**Required work:** For the entries that follow, give the number of lines holding the string "details" and nothing more.

**Extracted data:**

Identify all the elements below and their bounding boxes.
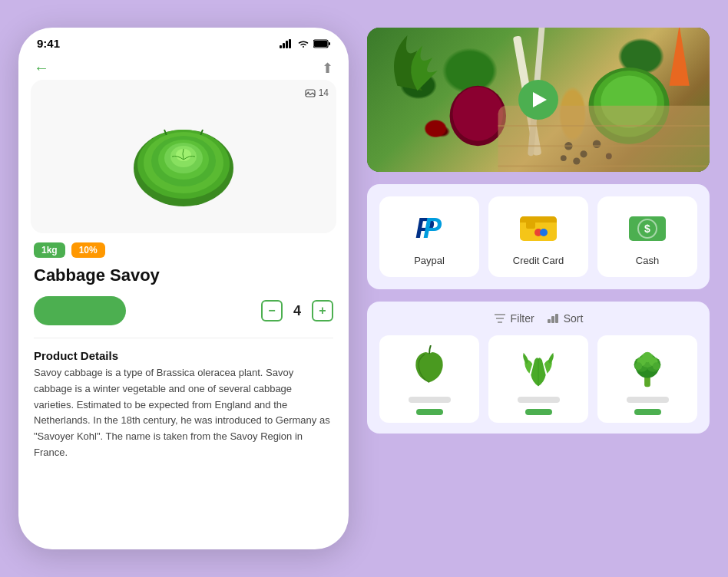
back-button[interactable]: ←: [34, 59, 49, 77]
cc-dot-blue: [540, 229, 548, 236]
cash-icon-container: $: [627, 212, 667, 246]
svg-text:P: P: [423, 213, 442, 244]
cash-option[interactable]: $ Cash: [597, 196, 697, 277]
credit-card-option[interactable]: Credit Card: [488, 196, 588, 277]
paypal-icon: P P: [414, 212, 445, 246]
payment-methods: P P Paypal Credit Card: [367, 184, 710, 289]
quantity-value: 4: [293, 303, 301, 319]
grid-header: Filter Sort: [379, 312, 697, 325]
divider: [34, 338, 333, 338]
pepper-svg: [407, 345, 452, 390]
cash-icon: $: [629, 216, 666, 241]
signal-icon: [280, 39, 293, 48]
battery-icon: [313, 39, 330, 48]
cash-circle: [637, 219, 657, 239]
broccoli-image: [624, 345, 670, 391]
status-bar: 9:41: [18, 28, 349, 53]
add-to-cart-bar[interactable]: [34, 296, 126, 325]
broccoli-price-bar: [634, 409, 661, 415]
svg-rect-6: [329, 42, 330, 45]
broccoli-name-bar: [627, 397, 669, 403]
svg-rect-5: [314, 41, 327, 47]
paypal-option[interactable]: P P Paypal: [379, 196, 479, 277]
filter-button[interactable]: Filter: [494, 312, 534, 325]
svg-rect-40: [551, 316, 554, 323]
broccoli-svg: [625, 345, 670, 390]
products-row: [379, 335, 697, 423]
play-icon: [533, 92, 547, 107]
quantity-controls: − 4 +: [261, 300, 333, 321]
phone-header: ← ⬆: [18, 53, 349, 80]
product-thumb-broccoli[interactable]: [597, 335, 697, 423]
svg-point-50: [635, 362, 643, 370]
svg-point-20: [453, 87, 504, 141]
pepper-name-bar: [409, 397, 451, 403]
svg-point-49: [642, 352, 653, 363]
cabbage-image: [122, 95, 245, 218]
paypal-label: Paypal: [414, 255, 445, 266]
bok-choy-svg: [516, 345, 561, 390]
svg-rect-39: [548, 319, 551, 323]
credit-card-icon-container: [518, 212, 558, 246]
svg-rect-41: [555, 314, 558, 323]
right-panel: P P Paypal Credit Card: [367, 28, 710, 434]
products-grid-card: Filter Sort: [367, 302, 710, 434]
wifi-icon: [297, 39, 309, 48]
credit-card-icon: [520, 216, 557, 241]
quantity-decrease-button[interactable]: −: [261, 300, 283, 321]
cc-chip: [526, 221, 535, 229]
video-card[interactable]: [367, 28, 710, 172]
bok-choy-price-bar: [525, 409, 552, 415]
pepper-price-bar: [416, 409, 443, 415]
phone-mockup: 9:41: [18, 28, 349, 549]
product-details-text: Savoy cabbage is a type of Brassica oler…: [18, 365, 349, 461]
status-icons: [280, 39, 330, 48]
sort-icon: [547, 313, 559, 324]
sort-label: Sort: [564, 312, 584, 325]
quantity-row: − 4 +: [18, 288, 349, 333]
product-image-container: 14: [31, 80, 336, 233]
share-button[interactable]: ⬆: [322, 60, 333, 77]
filter-label: Filter: [511, 312, 534, 325]
weight-tag: 1kg: [34, 242, 65, 258]
product-thumb-pepper[interactable]: [379, 335, 479, 423]
product-tags: 1kg 10%: [18, 233, 349, 262]
play-button[interactable]: [518, 80, 558, 120]
svg-rect-3: [289, 39, 291, 48]
svg-rect-1: [283, 43, 285, 48]
sort-button[interactable]: Sort: [547, 312, 584, 325]
bok-choy-name-bar: [518, 397, 560, 403]
status-time: 9:41: [37, 37, 60, 50]
product-thumb-bok-choy[interactable]: [488, 335, 588, 423]
cash-label: Cash: [636, 255, 659, 266]
discount-tag: 10%: [71, 242, 105, 258]
pepper-image: [406, 345, 452, 391]
product-details-heading: Product Details: [18, 343, 349, 365]
svg-rect-2: [286, 41, 288, 48]
paypal-icon-container: P P: [409, 212, 449, 246]
image-icon: [305, 87, 316, 98]
quantity-increase-button[interactable]: +: [312, 300, 333, 321]
credit-card-label: Credit Card: [513, 255, 564, 266]
filter-icon: [494, 313, 506, 324]
svg-rect-0: [280, 45, 282, 48]
image-counter: 14: [305, 87, 329, 98]
bok-choy-image: [515, 345, 561, 391]
svg-point-51: [653, 362, 660, 370]
product-title: Cabbage Savoy: [18, 262, 349, 288]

**Response to this exercise:** 2